We are now going to look at a very elementary principle commonly referred to as the "Pigeonhole Principle." Suppose that you have $m$ pigeons and $n$ holes. Further suppose that $n < m$, that is, there are more pigeons than pigeonholes. Then it should be intuitively clear that if every of the $m$ pigeons is in one of the $n$ holes then there exists at least one pigeonhole that has more than one pigeon in it.

This rather simple principle can be formulated in terms of sets as given in the following theorem.

 Theorem 1 (The Pigeonhole Principle): If $A$ is a finite set with $m$ elements and $A_1, A_2, ..., A_n$ is a partitioning of $A$ and if $n < m$ then there exists at least one subset $A_i$ of $A$ where $i \in \{ 1, 2, ..., n \}$ such that $\lvert A_i \rvert > 1$.
• Proof: Let $A$ be a finite set such that $\lvert A \rvert = m$, and let $A_1, A_2, ..., A_n$ be a partitioning of $A$ and such that $n < m$. We will carry the rest of this proof by contradiction.
• Suppose that $\lvert A_i \rvert = 1$ for each $i = 1, 2, ..., m$. Since $A_1, A_2, ..., A_n$ is a partitioning of $A$, then by the addition principle we have that:
(1)
\begin{align} \quad \lvert A \rvert = \sum_{i=1}^{n} A_i = \underbrace{1 + 1 + ... + 1}_{\mathrm{n-times}} = n \end{align}
• Therefore $\lvert A \rvert = n$. However, we also know that $\lvert A \rvert = m$. Thus $m = n$, but this is a contradiction since $n < m$. Therefore there exists at least one subset $A_i$ of $A$ for $i \in \{ 1, 2, ..., n \}$ such that $\lvert A_i \rvert > 1$. $\blacksquare$

The pigeonhole principle can be extended to have a wide range of applications. In stating these results, we will first need to define some types of functions.

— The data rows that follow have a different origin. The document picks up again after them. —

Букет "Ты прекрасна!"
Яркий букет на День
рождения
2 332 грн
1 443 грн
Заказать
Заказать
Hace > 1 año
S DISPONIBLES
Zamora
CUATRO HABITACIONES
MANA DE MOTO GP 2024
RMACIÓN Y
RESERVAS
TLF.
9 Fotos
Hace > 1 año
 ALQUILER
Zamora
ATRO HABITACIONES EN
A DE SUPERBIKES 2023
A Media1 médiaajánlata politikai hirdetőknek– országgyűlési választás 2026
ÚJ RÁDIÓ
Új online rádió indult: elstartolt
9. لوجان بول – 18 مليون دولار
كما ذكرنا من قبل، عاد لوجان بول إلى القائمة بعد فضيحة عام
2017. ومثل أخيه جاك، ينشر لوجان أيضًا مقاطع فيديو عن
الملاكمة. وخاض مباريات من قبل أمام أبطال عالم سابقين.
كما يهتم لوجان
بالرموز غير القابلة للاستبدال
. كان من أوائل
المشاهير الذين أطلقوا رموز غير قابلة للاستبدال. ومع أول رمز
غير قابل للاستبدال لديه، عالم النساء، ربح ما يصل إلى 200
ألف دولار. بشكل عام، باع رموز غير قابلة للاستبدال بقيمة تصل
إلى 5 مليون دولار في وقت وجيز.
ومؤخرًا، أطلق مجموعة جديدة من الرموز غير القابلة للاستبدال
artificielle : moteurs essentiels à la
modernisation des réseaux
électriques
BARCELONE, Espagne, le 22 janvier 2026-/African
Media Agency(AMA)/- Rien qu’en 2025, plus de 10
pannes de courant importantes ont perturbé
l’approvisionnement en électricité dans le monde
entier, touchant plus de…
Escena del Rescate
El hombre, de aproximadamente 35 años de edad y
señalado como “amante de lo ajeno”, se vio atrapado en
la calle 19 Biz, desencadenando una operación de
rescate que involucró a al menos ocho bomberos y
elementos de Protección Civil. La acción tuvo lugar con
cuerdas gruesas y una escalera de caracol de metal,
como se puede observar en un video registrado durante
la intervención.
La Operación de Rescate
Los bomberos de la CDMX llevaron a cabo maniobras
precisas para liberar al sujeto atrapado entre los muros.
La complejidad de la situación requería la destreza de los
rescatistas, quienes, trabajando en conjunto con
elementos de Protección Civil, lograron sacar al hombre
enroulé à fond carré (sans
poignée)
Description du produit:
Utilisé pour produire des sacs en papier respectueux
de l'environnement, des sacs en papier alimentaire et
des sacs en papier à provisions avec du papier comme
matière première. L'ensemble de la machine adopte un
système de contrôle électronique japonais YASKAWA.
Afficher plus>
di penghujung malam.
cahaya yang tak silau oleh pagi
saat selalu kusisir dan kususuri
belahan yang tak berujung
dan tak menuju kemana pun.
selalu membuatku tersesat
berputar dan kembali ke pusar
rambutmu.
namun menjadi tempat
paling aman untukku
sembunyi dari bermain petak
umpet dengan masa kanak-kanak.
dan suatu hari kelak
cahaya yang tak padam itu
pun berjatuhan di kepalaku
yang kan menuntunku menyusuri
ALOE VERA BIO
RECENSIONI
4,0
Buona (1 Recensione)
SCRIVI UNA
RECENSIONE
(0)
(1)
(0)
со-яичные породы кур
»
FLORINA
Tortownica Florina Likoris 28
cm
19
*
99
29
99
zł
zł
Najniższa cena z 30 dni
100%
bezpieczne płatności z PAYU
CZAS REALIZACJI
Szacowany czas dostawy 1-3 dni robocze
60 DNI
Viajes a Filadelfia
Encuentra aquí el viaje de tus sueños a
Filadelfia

 Definition: Let $A$ and $B$ be sets. A function $f : A \to B$ is said to be Injective or One-to-One if for all $x, y \in A$ where $x \neq y$ we have that $f(x) \neq f(y)$. The function $f$ is said to be Surjective or Onto if for every $y \in B$ there exists an $x \in A$ such that $f(x) = y$. The function $f$ is said to be Bijective if $f$ is both injective and surjective.

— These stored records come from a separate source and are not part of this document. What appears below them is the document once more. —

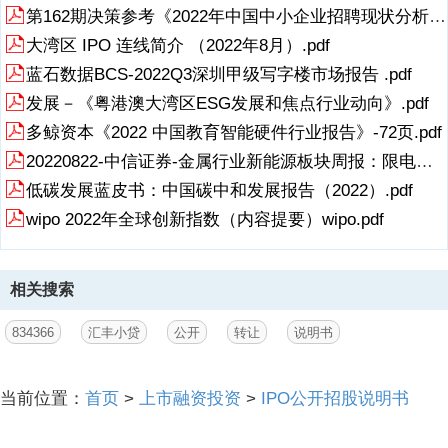
第162期决策参考《2022年中国中小企业招聘现状分析》.pdf
大湾区 IPO 连线简介 （2022年8月）.pdf
蓝石数据BCS-2022Q3深圳甲级写字楼市场报告 .pdf
发展－《粤港澳大湾区ESG发展和焦点行业动向》.pdf
多鲸资本《2022 中国教育智能硬件行业报告》-72页.pdf
20220822-中信证券-金属行业新能源板块周报：限电推动锂价上涨供应端扰动仍将持续.pdf
低碳发展蓝皮书：中国碳中和发展报告（2022）.pdf
wipo 2022年全球创新指数（内容提要）wipo.pdf
相关搜索
834366
汇丰小贷
公开
转让
说明书
当前位置：
首页
>
上市融资投资
>
IPO公开招股说明书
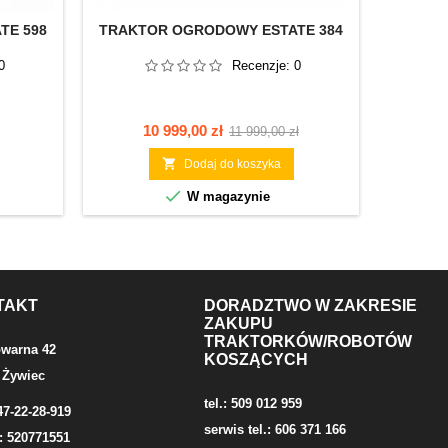
TE 598
TRAKTOR OGRODOWY ESTATE 384
TRAKT
0
Recenzje:
0
Cena
Cena
10 999,00 zł
11 999,00 zł
podstawowa

Dodaj do koszyka

W magazynie
TAKT
DORADZTWO W ZAKRESIE
ZAKUPU
TRAKTORKÓW/ROBOTÓW
owarna 42
KOSZĄCYCH
 Żywiec
tel.: 509 012 959
47-22-28-919
serwis tel.: 606 371 166
: 520771551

Instead of calling a function $f$ an "injective", "surjective", or "bijective" function, it is common to just call $f$ either an "injection", "surjection", or "bijection".

One application of the pigeonhole principle you might be aware of is with regarding these injective/surjective functions.

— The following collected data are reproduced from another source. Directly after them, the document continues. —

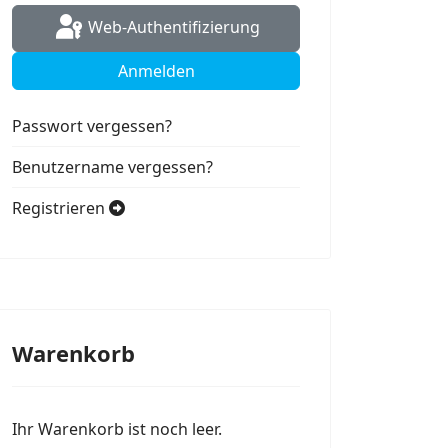
Web-Authentifizierung
Anmelden
Passwort vergessen?
Benutzername vergessen?
Registrieren
Warenkorb
Ihr Warenkorb ist noch leer.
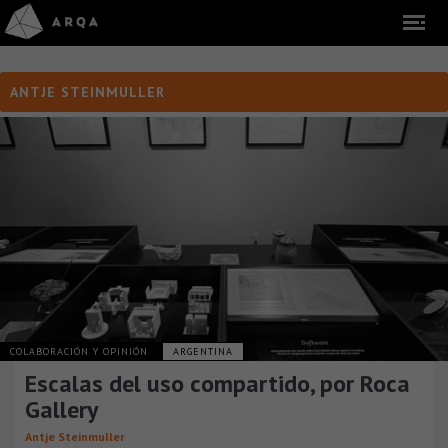
ANTJE STEINMULLER
COLABORACIÓN Y OPINIÓN
ARGENTINA
Escalas del uso compartido, por Roca
Gallery
Antje Steinmuller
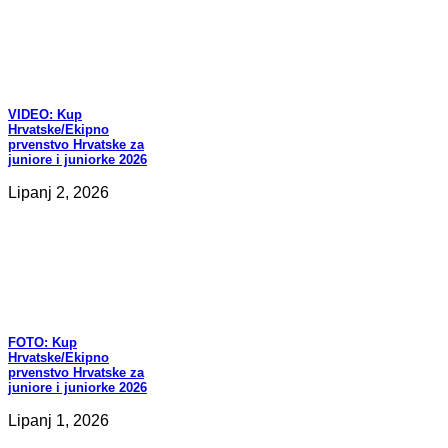
VIDEO:
Kup
Hrvatske/Ekipno
prvenstvo Hrvatske za
juniore i juniorke 2026
Lipanj 2, 2026
FOTO:
Kup
Hrvatske/Ekipno
prvenstvo Hrvatske za
juniore i juniorke 2026
Lipanj 1, 2026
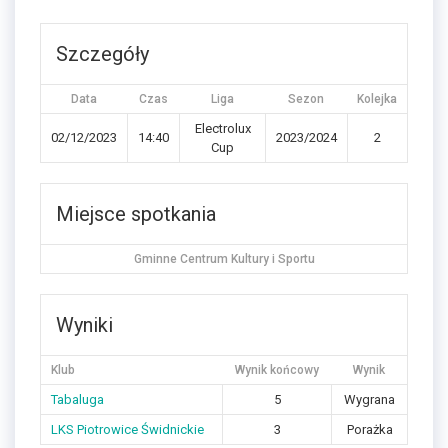
Szczegóły
Data
Czas
Liga
Sezon
Kolejka
Electrolux
02/12/2023
14:40
2023/2024
2
Cup
Miejsce spotkania
Gminne Centrum Kultury i Sportu
Wyniki
Klub
Wynik końcowy
Wynik
Tabaluga
5
Wygrana
LKS Piotrowice Świdnickie
3
Porażka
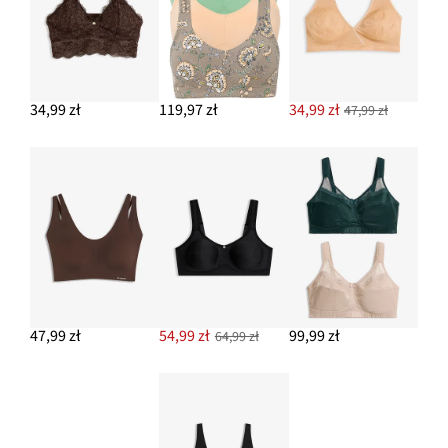
34,99 zł
119,97 zł
34,99 zł
47,99 zł
47,99 zł
54,99 zł
99,99 zł
64,99 zł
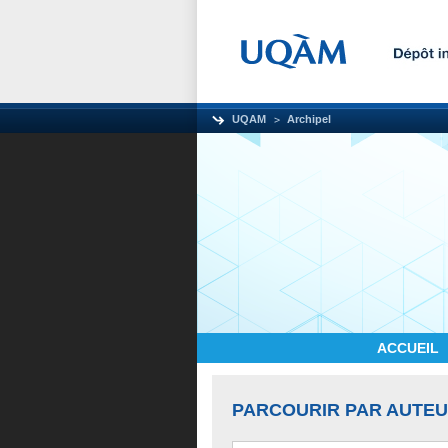
UQAM
Archipel
ACCUEIL
PARCOURIR PAR AUTE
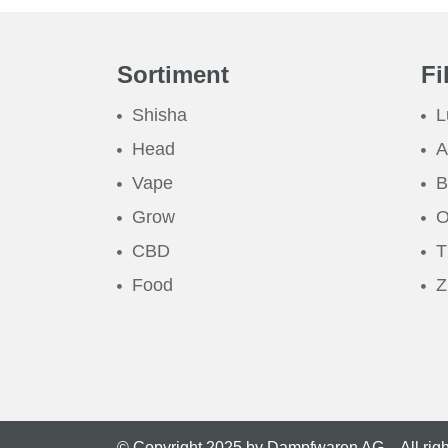
Sortiment
Fi
Shisha
L
Head
A
Vape
B
Grow
O
CBD
T
Food
Z
© Copyright 2025 by Dampfwaren AG – All rig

 Theorem 2: Let $A$ and $B$ be nonempty finite sets and let $f : A \to B$. a) If $\lvert A \rvert > \lvert B \rvert$ then $f$ is not injective. b) If $\lvert A \rvert < \lvert B \rvert$ then $f$ is not surjective.

We will prove neither of the results in Theorem 2 as they are not particularly related to combinatorics.